Evet, biz bugün Genel Başkanımızı dinlemeye geldik buraya, sizleri dinlemeye geldik. Biz, bir zamanımız çok kısıtlıdır. Bununla ilgili ben fazla uzatmak istemiyorum. Daha çok biz sizleri dinlemek istiyoruz. Mardin’in sorunlarını dinlemek istiyoruz. Sizin önerilerinizi, Genel Başkanımızın ve Genel Başkan Yardımcılarımızın, milletvekillerimizin dinlemesini istiyoruz. Ben İl Başkanı olarak çok kısa bir şey söylemek istiyorum. Evet, biz Mardin’de halkımız bize bir sorumluluk yükledi. Halkımız bize, Mardin halkı bize bir misyon yükledi. Biz bunun farkındayız.

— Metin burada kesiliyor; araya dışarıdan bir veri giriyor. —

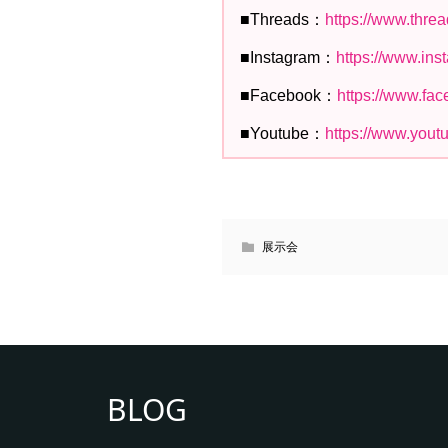
■Threads：
https://www.thre
■Instagram：
https://www.in
■Facebook：
https://www.fa
■Youtube：
https://www.you
展示会
BLOG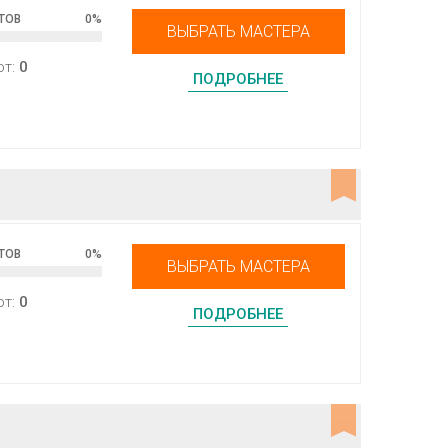
ТОВ
0
%
ВЫБРАТЬ МАСТЕРА
от:
0
ПОДРОБНЕЕ
ТОВ
0
%
ВЫБРАТЬ МАСТЕРА
от:
0
ПОДРОБНЕЕ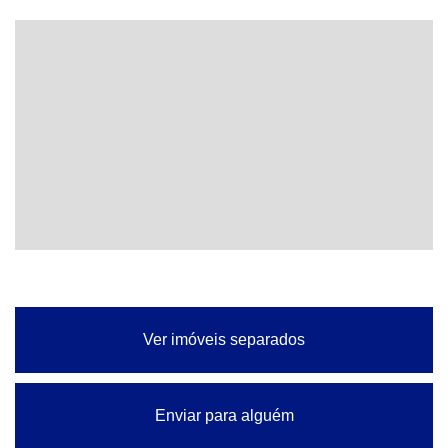
Ver imóveis separados
Enviar para alguém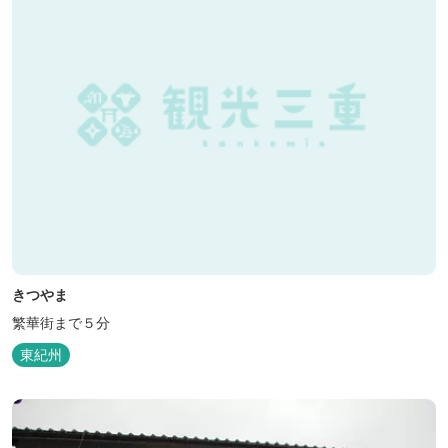
きつやま
繁華街まで５分
東紀州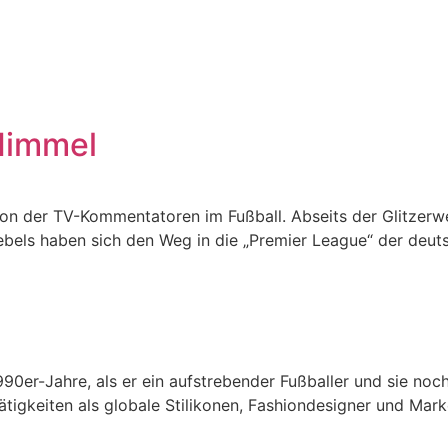
 Himmel
ion der TV-Kommentatoren im Fußball. Abseits der Glitzerw
ebels haben sich den Weg in die „Premier League“ der deu
er-Jahre, als er ein aufstrebender Fußballer und sie noch e
igkeiten als globale Stilikonen, Fashiondesigner und Marken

Mardin’de şu anda iktidar birçok sorunun farkında değil veya farkında olmak istemiyor çünkü farkında olursa işine gelmiyor. Muhalefete gelince, Mardin’de maalesef şu anda iki partinin içerisine sıkışmış bir siyasi ortam var. Diğer muhalefet partimiz zaten hiç sorunlarla ilgilenmek istemiyor, hiç oralı da olmuyor ama biz Mardin’de şu anda gün yok ki 15-20 tane Mardin sorunuyla ilgili telefon ve şikâyetler almayalım. Biz bunları muhalefet olarak dile getirmeyi, genel merkezimize, değerli milletvekillerimize, genel başkanımıza sizlerden almış olduğumuz il sorunlarımızı iletme sorumluluğunu ve misyonunu biz şu anda kendimize bir görev olarak görmüşüz. Biz bunları Genel Başkanımıza ve milletvekillerimize eksiksiz bir şekilde elimizden geldiği kadar aktarmaya çalışıyoruz. Ama biz istedik ki bunu birebir sizlerin bugün Genel Başkanımıza, milletvekillerimize bunu yüz yüze konuşalım, Mardin’in sorunlarını konuşmaya geldik. Dinlemeye geldiler Genel Başkanlarımız.
Bizim davetiyemizi kırmayıp toplantımıza geldiğiniz için hepinize tekrar teşekkür ediyorum. Hoş geldiniz, sefa getirdiniz.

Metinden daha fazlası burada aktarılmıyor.